- Stored records
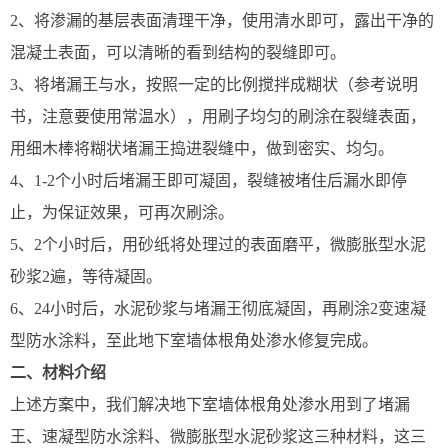
2、将渗漏的基层表面清理干净，使用清水即可，露出干净的
混凝土表面，可以清晰的看到结构的裂缝即可。
3、将堵漏王与水，按照一定的比例搅拌成糊状（参考说明
书，注意要使用常温水），用刷子均匀的刷涂在裂缝表面，
用细木棒将糊状堵漏王捣进裂缝中，做到密实、均匀。
4、1-2个小时后堵漏王即可凝固，裂缝被堵住后漏水即停
止，为保证效果，可再次刷涂。
5、2个小时后，用砂纸将处理过的表面磨平，微膨胀型水泥
砂浆2遍，等待凝固。
6、24小时后，水泥砂浆与堵漏王彻底凝固，再刷涂2变速凝
型防水涂料，至此地下室墙体根角处渗水修复完成。
二、材料介绍
上述方案中，我们解决地下室墙体根角处渗水用到了堵漏
王、速凝型防水涂料、微膨胀型水泥砂浆这三种材料，这三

- Task to complete
Give back the full data exactly as it reads, but drop the pictures.

- Response to this task
2、将渗漏的基层表面清理干净，使用清水即可，露出干净的
混凝土表面，可以清晰的看到结构的裂缝即可。
3、将堵漏王与水，按照一定的比例搅拌成糊状（参考说明
书，注意要使用常温水），用刷子均匀的刷涂在裂缝表面，
用细木棒将糊状堵漏王捣进裂缝中，做到密实、均匀。
4、1-2个小时后堵漏王即可凝固，裂缝被堵住后漏水即停
止，为保证效果，可再次刷涂。
5、2个小时后，用砂纸将处理过的表面磨平，微膨胀型水泥
砂浆2遍，等待凝固。
6、24小时后，水泥砂浆与堵漏王彻底凝固，再刷涂2变速凝
型防水涂料，至此地下室墙体根角处渗水修复完成。
二、材料介绍
上述方案中，我们解决地下室墙体根角处渗水用到了堵漏
王、速凝型防水涂料、微膨胀型水泥砂浆这三种材料，这三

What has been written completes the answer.